Saat Gerindra Mulai Menabuh Genderang Perang dengan Narasi Film Porno
Penulis: Dahono Prasetyo
Ganjar Pranowo tidak butuh dibela kalau hanya untuk tuduhan yang menjurus hal-hal pribadi. Menonton film porno misalnya. Pernyataan jujurnya di sebuah acara wawancara dimaknai sebagai rusaknya kepribadian seorang calon presiden.
Itu hanya persoalan kecemburuan biologis yang digaungkan. Bagaimana seorang petinggi partai membela kakaknya yang ketua partai.
Barangkali Hashim sedang berusaha membela kakaknya yang secara pemenuhan kebutuhan biologis berbanding terbalik dengan Ganjar.
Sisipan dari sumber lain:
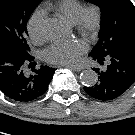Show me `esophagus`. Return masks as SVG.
<instances>
[{
	"mask_svg": "<svg viewBox=\"0 0 135 135\" xmlns=\"http://www.w3.org/2000/svg\"><path fill=\"white\" fill-rule=\"evenodd\" d=\"M64 67H68V68H70V69H72L73 71H76V72H80L84 69L83 67H73V66H67V65H64Z\"/></svg>",
	"mask_w": 135,
	"mask_h": 135,
	"instance_id": "obj_1",
	"label": "esophagus"
}]
</instances>
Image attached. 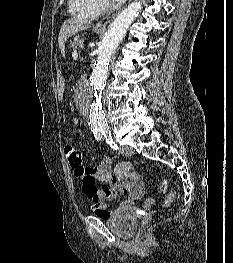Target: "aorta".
Masks as SVG:
<instances>
[{
  "instance_id": "1",
  "label": "aorta",
  "mask_w": 233,
  "mask_h": 263,
  "mask_svg": "<svg viewBox=\"0 0 233 263\" xmlns=\"http://www.w3.org/2000/svg\"><path fill=\"white\" fill-rule=\"evenodd\" d=\"M142 0H136L124 9L110 24L103 46L99 51L91 76L78 91L77 105L80 112L91 126L107 130L104 107V88L108 76V63L121 40L126 35L129 26L139 13Z\"/></svg>"
}]
</instances>
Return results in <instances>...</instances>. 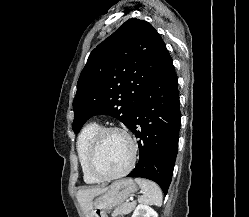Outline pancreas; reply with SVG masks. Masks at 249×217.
Instances as JSON below:
<instances>
[{
    "mask_svg": "<svg viewBox=\"0 0 249 217\" xmlns=\"http://www.w3.org/2000/svg\"><path fill=\"white\" fill-rule=\"evenodd\" d=\"M135 206H136V202L123 203L120 206L115 208L113 212V217H116L118 215H127L132 212Z\"/></svg>",
    "mask_w": 249,
    "mask_h": 217,
    "instance_id": "obj_1",
    "label": "pancreas"
}]
</instances>
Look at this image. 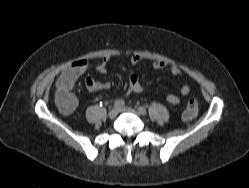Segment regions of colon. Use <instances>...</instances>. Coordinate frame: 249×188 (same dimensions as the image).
I'll list each match as a JSON object with an SVG mask.
<instances>
[{"mask_svg": "<svg viewBox=\"0 0 249 188\" xmlns=\"http://www.w3.org/2000/svg\"><path fill=\"white\" fill-rule=\"evenodd\" d=\"M55 101L59 109L66 114L72 113L76 107V99L71 91L61 88L56 90ZM198 114V103L195 99H189L183 111L184 121L193 120Z\"/></svg>", "mask_w": 249, "mask_h": 188, "instance_id": "obj_1", "label": "colon"}]
</instances>
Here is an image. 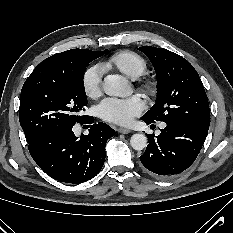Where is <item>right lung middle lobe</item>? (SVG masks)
<instances>
[{
    "label": "right lung middle lobe",
    "mask_w": 233,
    "mask_h": 233,
    "mask_svg": "<svg viewBox=\"0 0 233 233\" xmlns=\"http://www.w3.org/2000/svg\"><path fill=\"white\" fill-rule=\"evenodd\" d=\"M102 52H73L64 67L37 66L25 81L20 97L19 121L27 142L43 134L80 123L87 106L83 75L87 65Z\"/></svg>",
    "instance_id": "dd1d6c3e"
}]
</instances>
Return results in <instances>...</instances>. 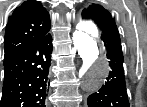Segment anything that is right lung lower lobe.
I'll list each match as a JSON object with an SVG mask.
<instances>
[{
	"instance_id": "1",
	"label": "right lung lower lobe",
	"mask_w": 147,
	"mask_h": 107,
	"mask_svg": "<svg viewBox=\"0 0 147 107\" xmlns=\"http://www.w3.org/2000/svg\"><path fill=\"white\" fill-rule=\"evenodd\" d=\"M52 48L49 33L4 60L0 107H45Z\"/></svg>"
}]
</instances>
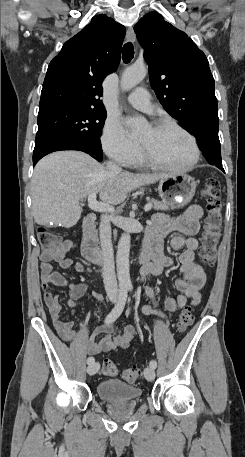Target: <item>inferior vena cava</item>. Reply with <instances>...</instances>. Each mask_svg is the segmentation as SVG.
Segmentation results:
<instances>
[{
    "instance_id": "inferior-vena-cava-1",
    "label": "inferior vena cava",
    "mask_w": 245,
    "mask_h": 457,
    "mask_svg": "<svg viewBox=\"0 0 245 457\" xmlns=\"http://www.w3.org/2000/svg\"><path fill=\"white\" fill-rule=\"evenodd\" d=\"M106 164V168L109 174H118V172H121L122 170L121 166L114 164V162H111V160H108ZM110 218L111 216H108V214H103V216H101L100 222V243L104 257L103 281L108 297H117L118 285L115 273Z\"/></svg>"
}]
</instances>
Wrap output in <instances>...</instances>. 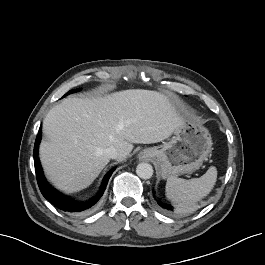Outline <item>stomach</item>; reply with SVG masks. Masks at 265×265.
Listing matches in <instances>:
<instances>
[{
    "label": "stomach",
    "mask_w": 265,
    "mask_h": 265,
    "mask_svg": "<svg viewBox=\"0 0 265 265\" xmlns=\"http://www.w3.org/2000/svg\"><path fill=\"white\" fill-rule=\"evenodd\" d=\"M212 144L207 128L193 119H186L169 141L148 148L147 151L161 176L168 178L199 169L207 160Z\"/></svg>",
    "instance_id": "obj_1"
}]
</instances>
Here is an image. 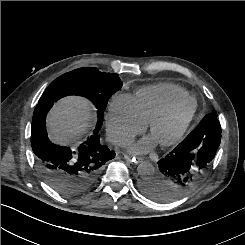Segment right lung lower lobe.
Returning <instances> with one entry per match:
<instances>
[{"label": "right lung lower lobe", "mask_w": 245, "mask_h": 245, "mask_svg": "<svg viewBox=\"0 0 245 245\" xmlns=\"http://www.w3.org/2000/svg\"><path fill=\"white\" fill-rule=\"evenodd\" d=\"M53 102L37 104L32 120L31 145L38 170L59 194L74 197L90 189L97 181L102 166L115 157V152L100 144L99 131L77 148L53 144L47 136L45 119Z\"/></svg>", "instance_id": "right-lung-lower-lobe-1"}]
</instances>
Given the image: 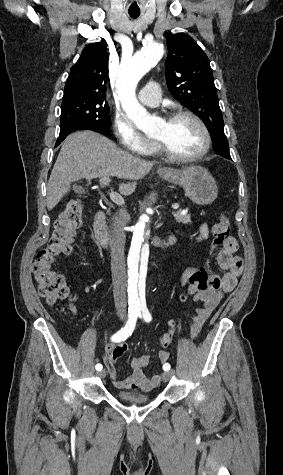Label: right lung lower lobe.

Penonton film bokep yang jujur berterus terang, dianggap menyindir lawan politiknya yang tidak paham kegunaan film bokep bagi reaksi biologisnya.
Kecemburuan pribadi itu dikembangkan menjadi narasi kebangsaan. Bahwa seolah-olah akhlak bangsa ini ditentukan pilihan pada pemimpin penyuka bokep atau anti bokep. Kalau memilih pemimpin penyuka bokep, maka bokep-lah seluruh generasi. (?)
Siapa yang memulai menabuh genderang perang, biasanya cenderung menjadi “penantang”.
Kontestasi Pilpres menjadi ajang perang kepribadian, bukan beradu gagasan.
Gerinda mencuri start negative campaign dengan memanfaatkan celah pribadi Ganjar. Hashim menganalogikan baik buruknya akhlak seukuran menonton film seks. Berupaya memupus daftar prestasi Ganjar yang tidak pernah dianggap sebagai prestasi. Gubernur yang gencar melawan intoleransi, salah satu contohnya.
Membanggakan Prabowo yang hobby naik kuda dengan Ganjar yang cuma hobby gowes, jogging tiap pagi, sama halnya mendefinisikan kelas calon pemimpin. Ganjar layaknya Jokowi, rakyat kelas biasa yang meniti karir untuk menjadi pemimpin. Prabowo yang sejak lahir sudah berada di kelas elite, juga mencoba untuk keempat kalinya menjadi Presiden.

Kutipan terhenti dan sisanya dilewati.